Results Deletion of cassettes reduces growth on some carbon sources To investigate how cassette genes may influence adaptation in their bacterial host, AICAR solubility dmso deletions of cassettes were created in the integron cassette array of Vibrio rotiferianus DAT722. Two cassette
deletion mutants within the 116-gene cassette array of Vibrio rotiferianus DAT722 were created (See Methods and Figure 1). These mutants removed cassettes 8-60 (designated d8-60a) in one case and cassettes 16-60 (d16-60) in the other. The ability PD-1/PD-L1 Inhibitor 3 mouse of these mutants to grow in various media were tested and compared to the wild type parent (Figure 2). It was found that both mutants were able to grow normally CA4P concentration in a complete medium (LB20) albeit with a slightly extended lag phase for d8-60a (Figure 2A). The two mutants were also examined for growth in marine minimal medium (2M salts, a medium that mimics marine seawater [20]) with glucose (Figure 2B) or pyruvate (Figure 2C) as a sole carbon source. The growth of both mutants was normal compared to wild type (Vibrio rotiferianus DAT722)
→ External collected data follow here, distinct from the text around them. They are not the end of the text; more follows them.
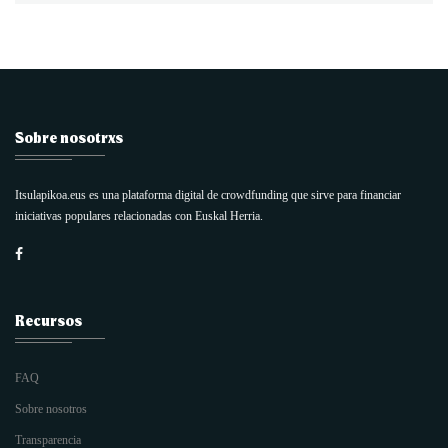
Sobre nosotrxs
Itsulapikoa.eus es una plataforma digital de crowdfunding que sirve para financiar
iniciativas populares relacionadas con Euskal Herria.
Recursos
FAQ
Sobre nosotros
Transparencia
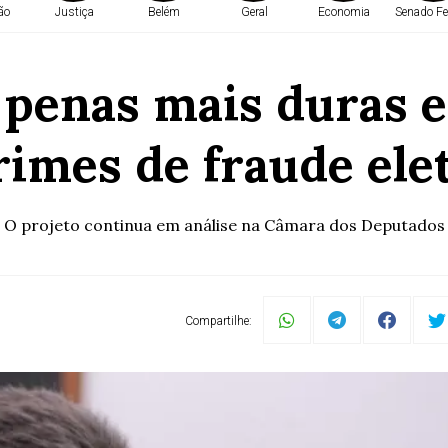
ão
Justiça
Belém
Geral
Economia
Senado Fe
penas mais duras e
rimes de fraude ele
O projeto continua em análise na Câmara dos Deputados
Compartilhe:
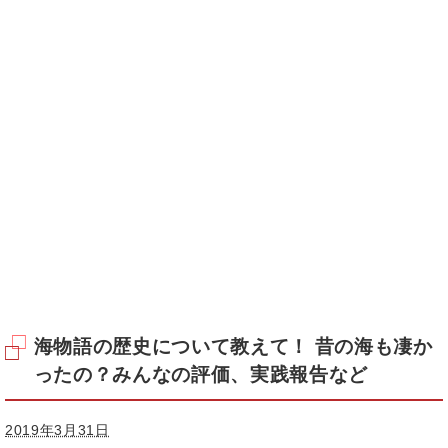
海物語の歴史について教えて！ 昔の海も凄か
ったの？みんなの評価、実践報告など
2019年3月31日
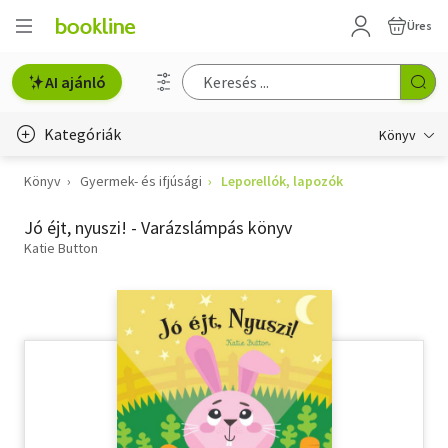
Üres
AI ajánló
Kategóriák
Könyv
Könyv
Gyermek- és ifjúsági
Leporellók, lapozók
Életmód, egészség
Jó éjt, nyuszi! - Varázslámpás könyv
Erotika
Katie Button
Gyermek- és ifjúsági
Hobbi, szabadidő
Irodalom
Művészet
Szakkönyv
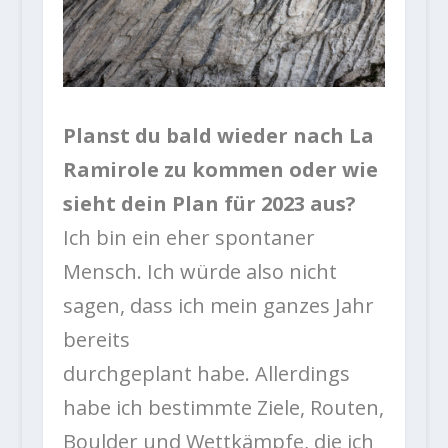
Planst du bald wieder nach La
Ramirole zu kommen oder wie
sieht dein Plan für 2023 aus?
Ich bin ein eher spontaner
Mensch. Ich würde also nicht
sagen, dass ich mein ganzes Jahr
bereits
durchgeplant habe. Allerdings
habe ich bestimmte Ziele, Routen,
Boulder und Wettkämpfe, die ich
in 2M + glucose as was also the case for d16-60 in pyruvate. In contrast, d8-60a grew very poorly with pyruvate as sole carbon source. Growth of this mutant however could be restored on pyruvate with the addition of glycine-betaine, a known osmoprotectant (Figure 3). Glucose is also known to be a better osmoprotectant than pyruvate and we therefore tentatively conclude that the poor growth of d8-60a in pyruvate is a result of intolerance to osmotic changes and not a failure to extract carbon from this molecule. Further growth Decitabine nmr experiments supported this hypothesis with growth on other carbon sources that osmoprotect (eg trehalose) compared to failure to grow on other non-osmoprotectants (aspartic acid, glutamic acid, succinate and fumarate) (data not shown). These data suggested that this cassette array may include encoded proteins that integrate into and influence cellular processes more broadly in contrast to possessing proteins involved in single step
secondary metabolism. Specifically, in DAT722, at least one cassette product appears to influence normal growth under nutrient conditions analogous to those found in seawater, the natural free-living environment for Vibrio rotiferianus. Figure 1 Creation of deletions in cassette array of Vibrio rotiferianus DAT722. Genetic features of the integron are labelled in the figure (A). The numbers below each cassette indicates its position in the array relative to attI. The white (group 1) and grey cassettes (group 2) indicate the two groups of paralogous cassettes described in the Materials and Methods section. Not all cassettes are shown with gaps of missing cassettes marked with a ~ symbol.